Targeting the markets     

However, these superiorities are far from enough. Unstable oil price and the economic crisis compel Sinopec Group to consider adjusting development strategies. It has chosen to carry forward a new market-based strategy - client demand-oriented strategy, starting its transformation from "selling products" to "selling services".
   Given the global economic crisis, China's auto industry still keeps growing, and China is gradually becoming one of the world's largest automobile consumption markets.
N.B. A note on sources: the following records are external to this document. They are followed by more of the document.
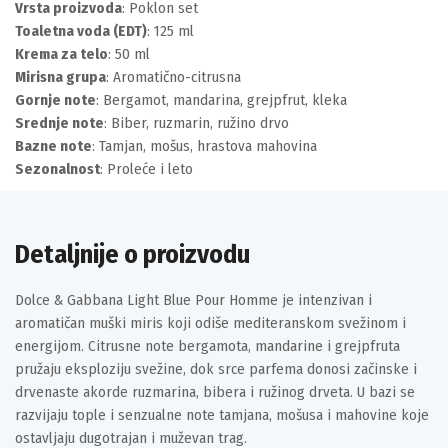
Vrsta proizvoda
: Poklon set
Toaletna voda (EDT)
: 125 ml
Krema za telo
: 50 ml
Mirisna grupa
: Aromatično-citrusna
Gornje note
: Bergamot, mandarina, grejpfrut, kleka
Srednje note
: Biber, ruzmarin, ružino drvo
Bazne note
: Tamjan, mošus, hrastova mahovina
Sezonalnost
: Proleće i leto
Detaljnije o proizvodu
Dolce & Gabbana Light Blue Pour Homme je intenzivan i
aromatičan muški miris koji odiše mediteranskom svežinom i
energijom. Citrusne note bergamota, mandarine i grejpfruta
pružaju eksploziju svežine, dok srce parfema donosi začinske i
drvenaste akorde ruzmarina, bibera i ružinog drveta. U bazi se
razvijaju tople i senzualne note tamjana, mošusa i mahovine koje
ostavljaju dugotrajan i muževan trag.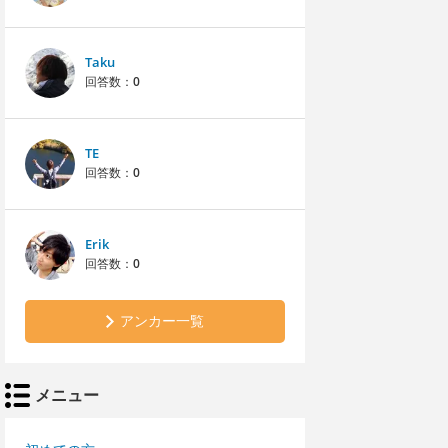
Taku
回答数：
0
TE
回答数：
0
Erik
回答数：
0
アンカー一覧
メニュー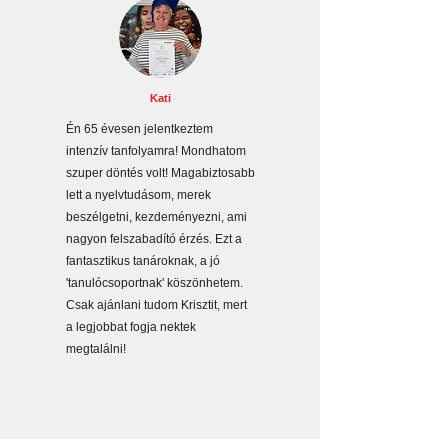
Kati
Én 65 évesen jelentkeztem
intenzív tanfolyamra! Mondhatom
szuper döntés volt! Magabiztosabb
lett a nyelvtudásom, merek
beszélgetni, kezdeményezni, ami
nagyon felszabadító érzés. Ezt a
fantasztikus tanároknak, a jó
'tanulócsoportnak' köszönhetem.
Csak ajánlani tudom Krisztit, mert
a legjobbat fogja nektek
megtalálni!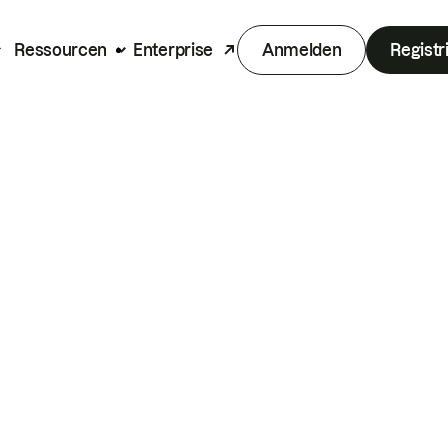
Ressourcen
Enterprise
Anmelden
Registr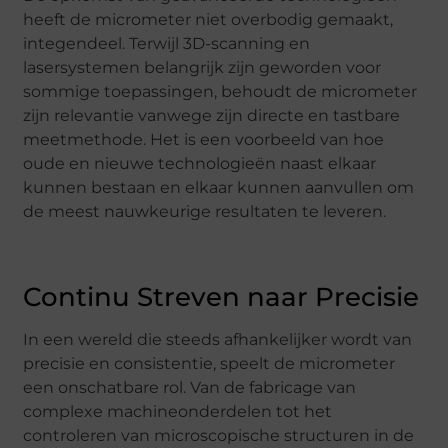
heeft de micrometer niet overbodig gemaakt,
integendeel. Terwijl 3D-scanning en
lasersystemen belangrijk zijn geworden voor
sommige toepassingen, behoudt de micrometer
zijn relevantie vanwege zijn directe en tastbare
meetmethode. Het is een voorbeeld van hoe
oude en nieuwe technologieën naast elkaar
kunnen bestaan en elkaar kunnen aanvullen om
de meest nauwkeurige resultaten te leveren.
Continu Streven naar Precisie
In een wereld die steeds afhankelijker wordt van
precisie en consistentie, speelt de micrometer
een onschatbare rol. Van de fabricage van
complexe machineonderdelen tot het
controleren van microscopische structuren in de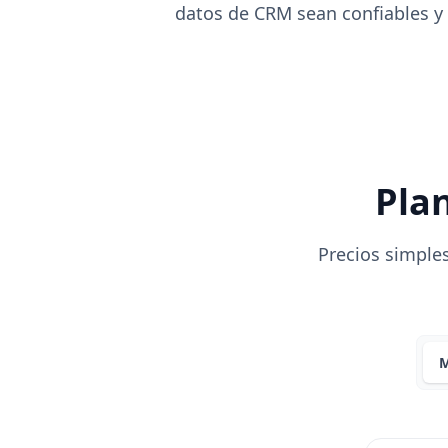
datos de CRM sean confiables y 
Plan
Precios simples
M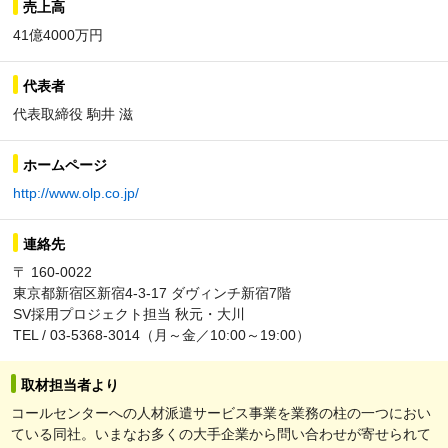
売上高
41億4000万円
代表者
代表取締役 駒井 滋
ホームページ
http://www.olp.co.jp/
連絡先
〒 160-0022
東京都新宿区新宿4-3-17 ダヴィンチ新宿7階
SV採用プロジェクト担当 秋元・大川
TEL / 03-5368-3014（月～金／10:00～19:00）
取材担当者より
コールセンターへの人材派遣サービス事業を業務の柱の一つにおい
ている同社。いまなお多くの大手企業から問い合わせが寄せられて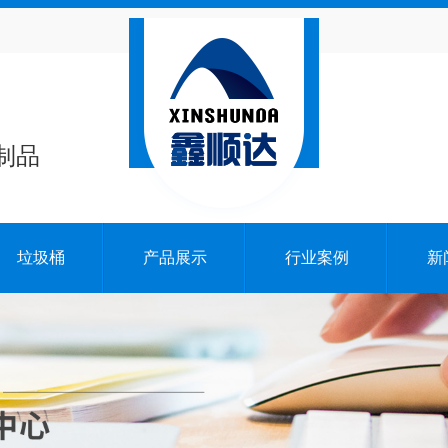
制品
垃圾桶
产品展示
行业案例
新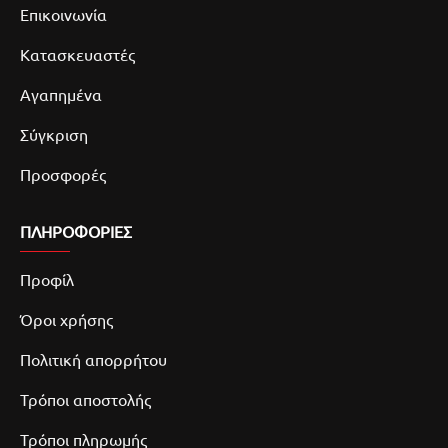
Επικοινωνία
Κατασκευαστές
Αγαπημένα
Σύγκριση
Προσφορές
ΠΛΗΡΟΦΟΡΙΕΣ
Προφίλ
Όροι χρήσης
Πολιτική απορρήτου
Τρόποι αποστολής
Τρόποι πληρωμής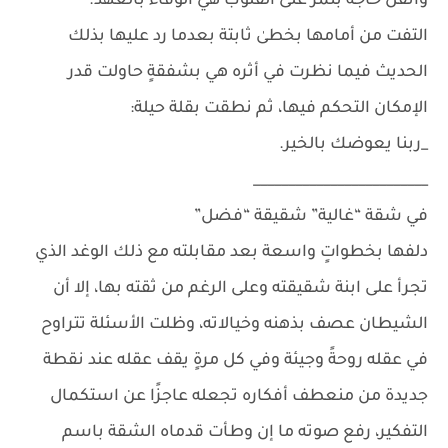
واتقل حاجة بتمر على القلوب هي الوفاء بالعهد.
التفت من أمامها بخطىٰ ثابتة بعدما رد عليها بذلك
الحديث فيما نظرت في أثره هي بشفقةٍ حاولت قدر
الإمكان التحكم فيها، ثم نطقت بقلة حيلة:
_ربنا يعوضك بالخير.
_________________________
في شقة “غالية” شقيقة “فضل”
دلفها بخطواتٍ واسعة بعد مقابلته مع ذلك الوغد الذي
تجرأ على ابنة شقيقته وعلى الرغم من ثقته بها، إلا أن
الشيطان عصف بذهنه وخيالاته، وظلت الأسئلة تتراوح
في عقله روحةً وجيئة وفي كل مرةٍ يقف عقله عند نقطة
جديدة من منعطف أفكاره تجعله عاجزًا عن استكمال
التفكير، رفع صوته ما إن وطأت قدماه الشقة باسم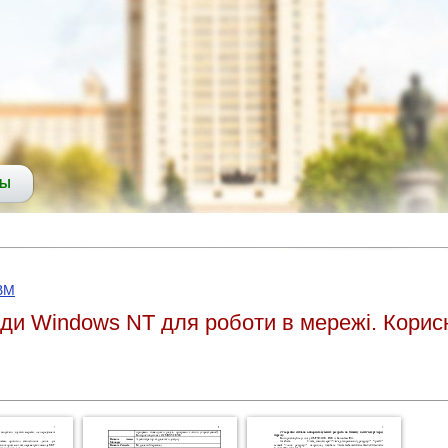
СЫ
ВМ
ди Windows NT для роботи в мережі. Корис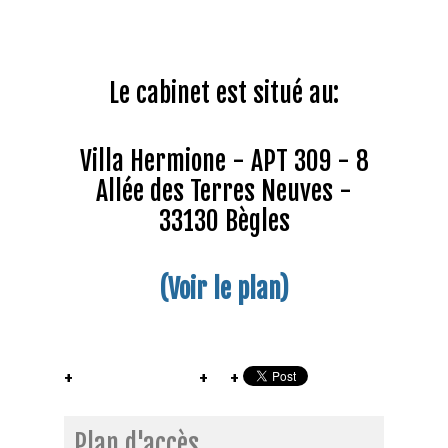
Le cabinet est situé au:
Villa Hermione - APT 309 - 8
Allée des Terres Neuves -
33130 Bègles
(Voir le plan)
Plan d'accès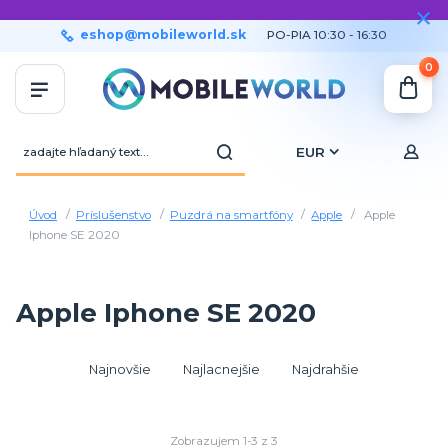
eshop@mobileworld.sk
PO-PIA 10:30 - 16:30
0
EUR
Úvod
Príslušenstvo
Puzdrá na smartfóny
Apple
Apple
Iphone SE 2020
Apple Iphone SE 2020
Najnovšie
Najlacnejšie
Najdrahšie
Zobrazujem 1-3 z 3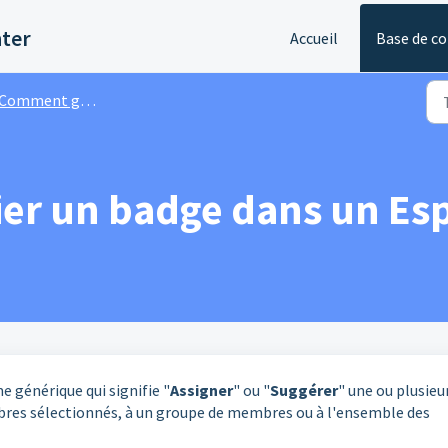
nter
Accueil
Base de c
omment gérer les badges dans un Espace ?
r un badge dans un Esp
e générique qui signifie "
Assigner
" ou "
Suggérer
" une ou plusieu
res sélectionnés, à un groupe de membres ou à l'ensemble des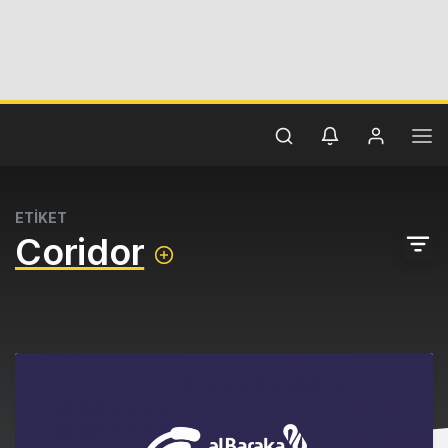
ETİKET
Coridor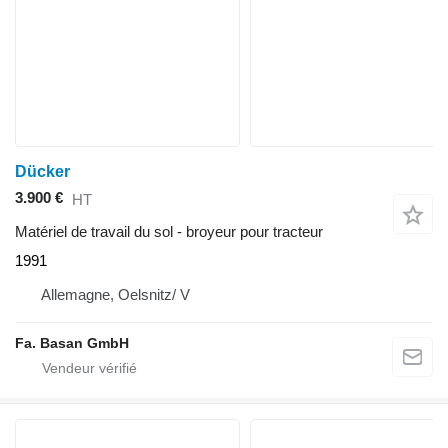
Dücker
3.900 €
HT
Matériel de travail du sol - broyeur pour tracteur
1991
Allemagne, Oelsnitz/ V
Fa. Basan GmbH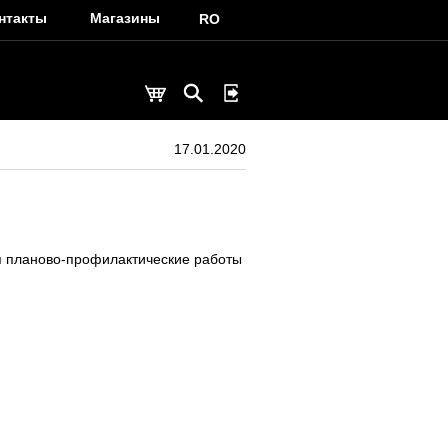
нтакты
Магазины
RO
17.01.2020
ся планово-профилактические работы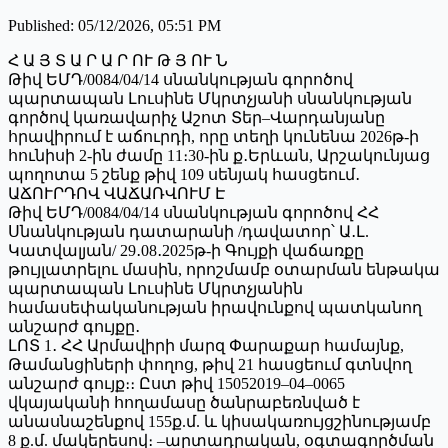
Published
:
05/12/2026, 05:51 PM
Հ Ա Յ Տ Ա Ր Ա Ր ՈՒ Թ Յ ՈՒ Ն
Թիվ ԵՄԴ/0084/04/14 սնանկության գորոծով
պարտապան Լուսինե Մկրտչյանի սնանկության
գործով կառավարիչ Աշոտ Տեր–Վարդանյանը
հրավիրում է աճուրդի, որը տեղի կունենա 2026թ-ի
հունիսի 2-ին ժամը 11։30-ին ք․Երևան, Արշակունյաց
պողոտա 5 շենք թիվ 109 սենյակ հասցեում․
ԱՃՈՒՐԴՈՎ ՎԱՃԱՌՎՈՒՄ Է
Թիվ ԵՄԴ/0084/04/14 սնանկության գորոծով ՀՀ
Սնանկության դատարանի /դավատոր՝ Ա․Լ.
Կատվալյան/ 29․08․2025թ-ի Գույքի վաճառքը
թույլատրելու մասին, որոշմամբ օտարման ենթակա
պարտապան Լուսինե Մկրտչյանին
համասեփականության իրավունքով պատկանող
անշարժ գույքը․
ԼՈՏ 1․ ՀՀ Արմավիրի մարզ Փարաքար համայնք,
Թամանցիների փողոց, թիվ 21 հասցեում գտնվող
անշարժ գույք։։ Ըստ թիվ 15052019–04–0065
վկայականի հողամասը ծանրաբեռնված է
անասնաշենքով 155ք.մ. և կիսակառույցշինությամբ
8 ք.մ. մակերեսով։ –արտադրական, օգտագործման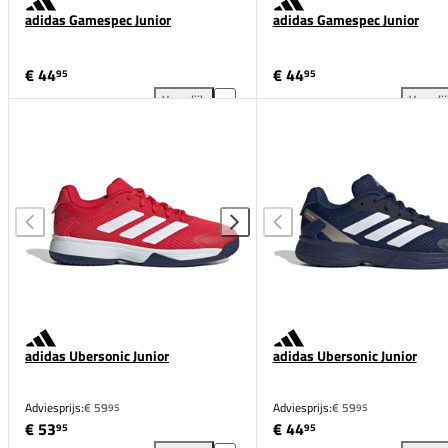
adidas Gamespec Junior
adidas Gamespec Junior
€ 44
€ 44
95
95
Vergelijk
Vergeli
adidas Gamespec Junior toevoegen aan vergelijking
adi
adidas Ubersonic Junior
adidas Ubersonic Junior
Adviesprijs:
€ 59
Adviesprijs:
€ 59
95
95
€ 53
€ 44
95
95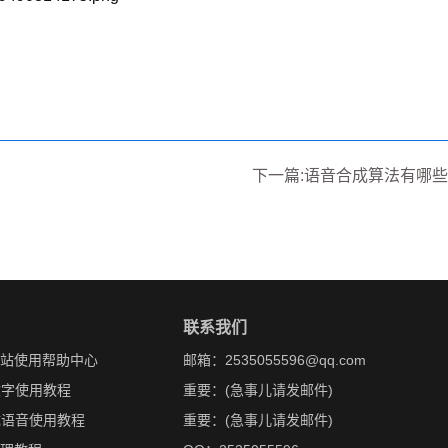
下一篇:语音合成算法有哪些
联系我们
网站使用帮助中心
邮箱：2535055596@qq.com
文字使用教程
重要：(急事儿请发邮件)
成语音使用教程
重要：(急事儿请发邮件)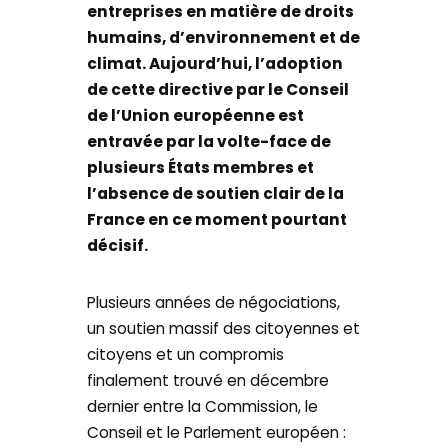
entreprises en matière de droits
humains, d’environnement et de
climat. Aujourd’hui, l’adoption
de cette directive par le Conseil
de l’Union européenne est
entravée par la volte-face de
plusieurs États membres et
l’absence de soutien clair de la
France en ce moment pourtant
décisif.
Plusieurs années de négociations,
un soutien massif des citoyennes et
citoyens et un compromis
finalement trouvé en décembre
dernier entre la Commission, le
Conseil et le Parlement européen :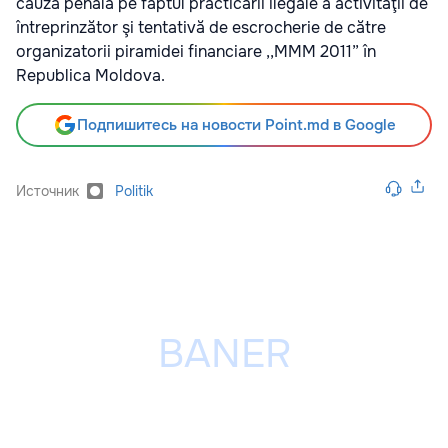
cauză penală pe faptul practicării ilegale a activităţii de
întreprinzător şi tentativă de escrocherie de către
organizatorii piramidei financiare ,,MMM 2011” în
Republica Moldova.
Подпишитесь на новости Point.md в Google
Источник
Politik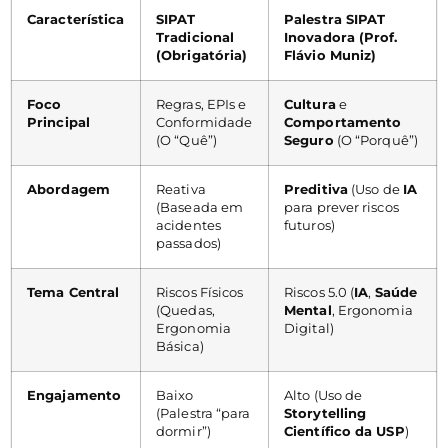
Característica
SIPAT
Palestra SIPAT
Tradicional
Inovadora (Prof.
(Obrigatória)
Flávio Muniz)
Foco
Regras, EPIs e
Cultura
e
Principal
Conformidade
Comportamento
(O “Quê”)
Seguro
(O “Porquê”)
Abordagem
Reativa
Preditiva
(Uso de
IA
(Baseada em
para prever riscos
acidentes
futuros)
passados)
Tema Central
Riscos Físicos
Riscos 5.0 (
IA
,
Saúde
(Quedas,
Mental
, Ergonomia
Ergonomia
Digital)
Básica)
Engajamento
Baixo
Alto (Uso de
(Palestra “para
Storytelling
dormir”)
Científico da USP
)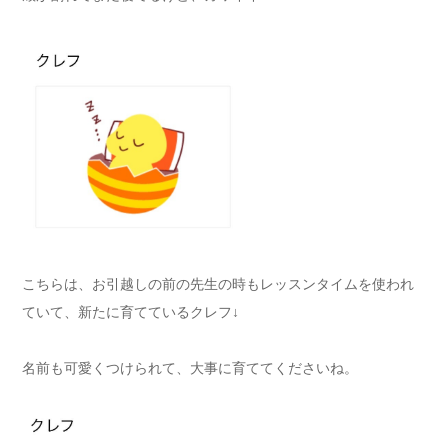
こちらは、お引越しの前の先生の時もレッスンタイムを使われ
ていて、新たに育てているクレフ↓
名前も可愛くつけられて、大事に育ててくださいね。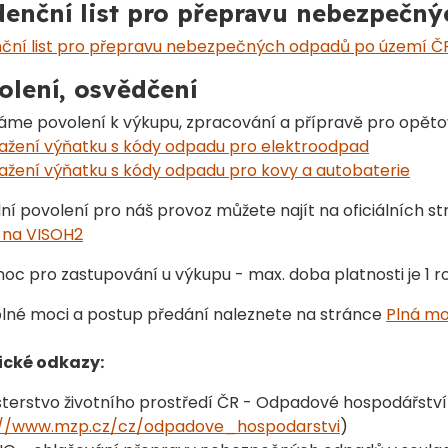
denční list pro přepravu nebezpečn
nční list pro přepravu nebezpečných odpadů po území Č
olení, osvědčení
me povolení k výkupu, zpracování a přípravě pro opěto
ažení výňatku s kódy odpadu pro elektroodpad
ažení výňatku s kódy odpadu pro kovy a autobaterie
ní povolení pro náš provoz můžete najít na oficiálních st
 na VISOH2
oc pro zastupování u výkupu - max. doba platnosti je 1 ro
plné moci a postup předání naleznete na stránce
Plná mo
ické odkazy:
sterstvo životního prostředí ČR - Odpadové hospodářství
://www.mzp.cz/cz/odpadove_hospodarstvi
)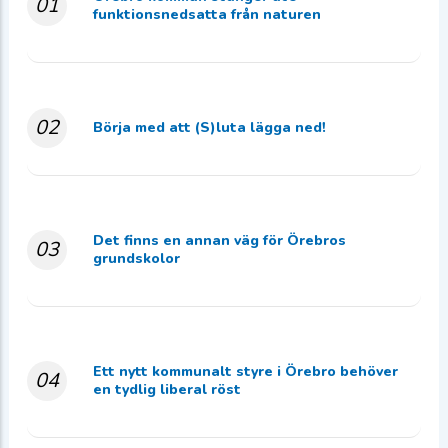
01
funktionsnedsatta från naturen
02
Börja med att (S)luta lägga ned!
Det finns en annan väg för Örebros
03
grundskolor
Ett nytt kommunalt styre i Örebro behöver
04
en tydlig liberal röst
Auto parts made of petrochemical products accounts for 1/5 of the total automobile in weight, which makes the petrochemical and auto industries share common intersections in terms of lubricant oil, fuels and rubber products, etc as well as technological development, energy saving, environment protection and resource guarantee, etc.
   As a result, for better development, Sinopec Group focuses its emphasis on auto market. In June 2009, it listed arm Sinopec Corp. launched the Sinopec Automobile Industry Technology Cooperation Center in Beijing, thus integrating Sinopec Corp.'s dispersed automobile service forces. "Sinopec Corp. used to possess tens of departments that directly or indirectly offered services to auto industry, involving hundred of products and services. The lack of a unified communication platform between the two sides brought lots of inconvenience," said Zhang Chunhui, Director of the Center.
    And this is just a prelude to the strategic transformation of Sinopec Group. "The transformation from manufacturing to providing service is an important orientation of the prospective development. Sinopec Corp. will pursue a co-winning mode of a close cooperation with downstream industries, and promote these valuable experiences to even more downstream industries, thus radically enhancing the competitiveness of Sinopec Group," said Zhang Jianhua, Senior Vice President of Sinopec Corp.

Notes: The main business of Sinopec Group includes exploration and comprehensive processing of petroleum and natural gas, refining, manufacturing and sales of petrochemical products, as well as exploration, design and construction of petroleum and petrochemical engineering, etc. Sinopec Group holds a 75.84% share in Sinopec Corp. (SH: 600028).